Klöckner was a member of the Ruhrlade from its founding in January 1928. In October 1937, he launched the successor group, the Kleiner Kreis.

Klöckner was a devout Catholic who often played a special role among the major German industrialists. He was a member of the Catholic Center Party, which he supported with donations. Through his younger brother, Dr. Florian Klöckner, he had access to ministry and government officials and Christian trade unions. Due to his company's role in production and trade, as well as its numerous factories outside the Ruhr region, he remained something of an outsider in the powerful industrial associations.
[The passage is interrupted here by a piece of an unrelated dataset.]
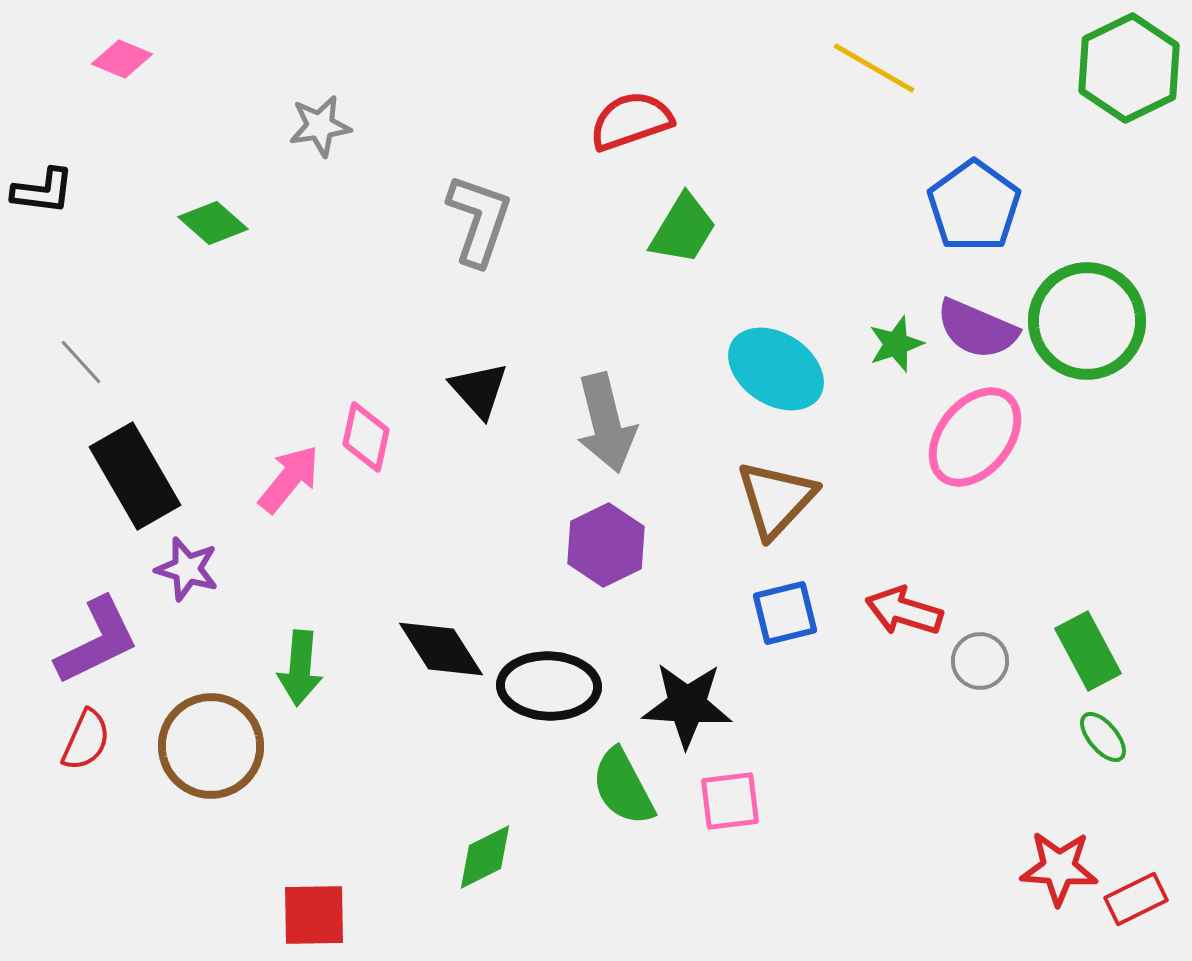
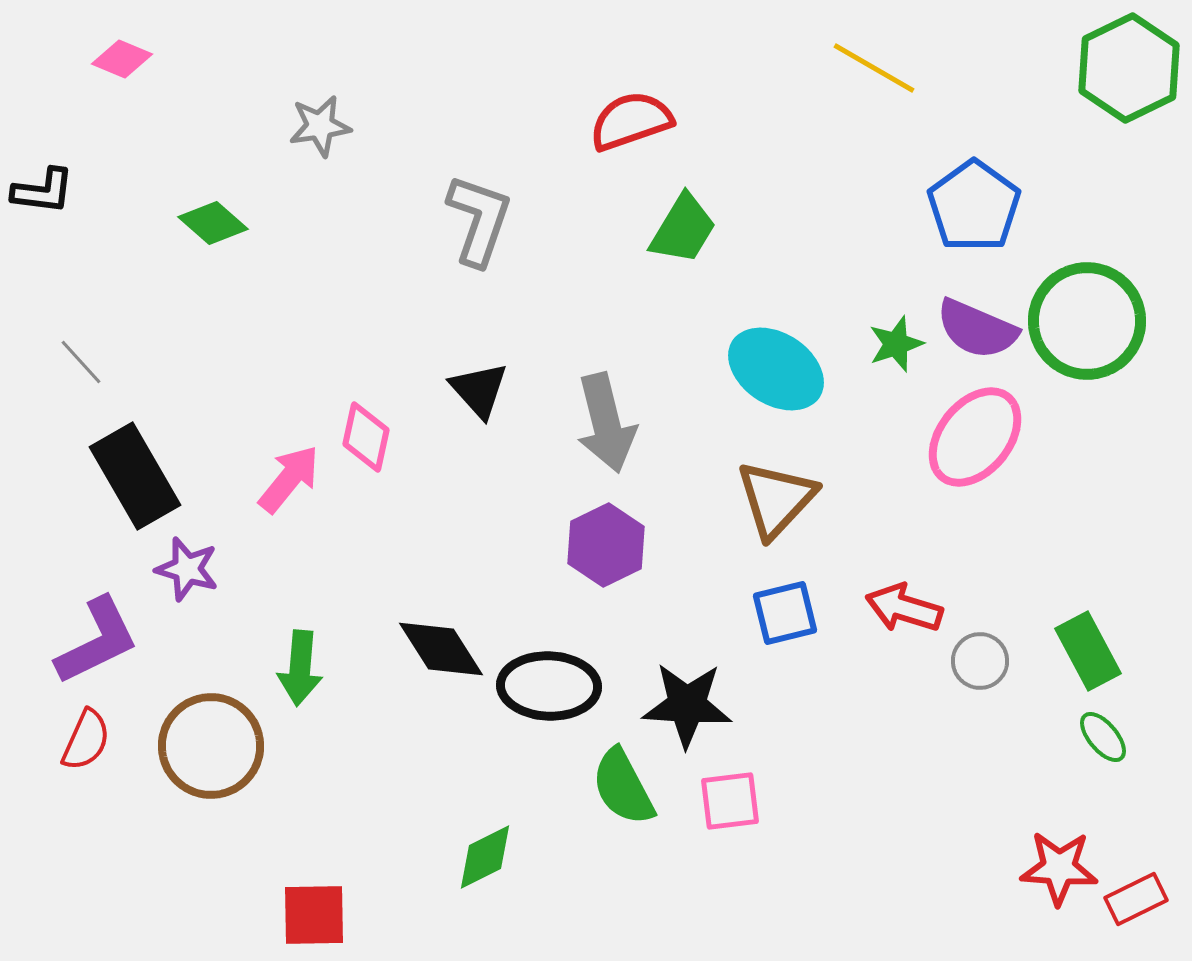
red arrow at (904, 611): moved 3 px up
===Relationship to the Nazis===
According to a press release, after Hitler's speech at the Düsseldorf Industrial Club in January 1932, Klöckner urgently warned about Nazi "experiments". He did not join the NSDAP and viewed the Nazi state's intervention in the economy with concern, fearing expropriation. He was never appointed Wehrwirtschaftsführer and was monitored by the Gestapo as a "politically active person". On the other hand, he did not oppose the system in any recognizable way. He occasionally expressed admiration for the Führer and adapted to the system, at least outwardly. Large parts of his group were integrated into the state-controlled military and war economy.

== Honors and awards ==
- 1905 Appointment as Commercial Councilor
- 1918 Appointment as Privy Commercial Councilor
- 1919 Awarded an honorary doctorate by the Technical University of Aachen
- 1922 Knight Commander Order of St. Gregory the Great
- 1929 Naming of a street in Koblenz after Peter Klöckner

== Literature ==

- Adenauer, Konrad. Die Briefe Konrad Adenauers an Dora Pferdmenges 1933–1949. Bonn, 2007.
- Goldbeck, Gustav. "Klöckner, Peter." Vol. 12 of Neue Deutsche Biographie (NDB), 105–107. Berlin: Duncker & Humblot, 1980. ISBN 3-428-00193-1 (Digitalisat).
- Luntowski, Gustav. Hitler und die Herren an der Ruhr: Wirtschaftsmacht und Staatsmacht im Dritten Reich. Frankfurt am Main, 2000.
- Muthesius, Volkmar. Peter Klöckner und sein Werk. Essen, 1941. Reviewed and expanded 2nd edition, Essen 1959.
- Pinner, Felix (Frank Faßland). Deutsche Wirtschaftsführer, 99–104. Die Weltbühne: Charlottenburg, Berlin, 1925.
- Pritzkoleit, Kurt. Männer Mächte Monopole: Hinter den Türen der westdeutschen Wirtschaft, 89–102. Düsseldorf, 1953.
- Pudor, Fritz, ed. Nekrologe: Aus dem rheinisch-westfälischen Industriegebiet; Jahrgang 1939–1951, 33–35. Düsseldorf, 1955.
- Reichert, Jakob. "Peter Klöckner (1863–1940)." In Rheinisch-Westfälische Wirtschaftsbiographien. Vol. 7, 85–104. Münster: Aschendorff, 1960.
- Weisbrod, Bernd. Schwerindustrie in der Weimarer Republik: Interessenpolitik zwischen Stabilisierung und Krise. Wuppertal, 1978.
- Wenzel, Georg. Deutscher Wirtschaftsführer, 1167. Hanseatische Verlagsanstalt: Hamburg, 1929.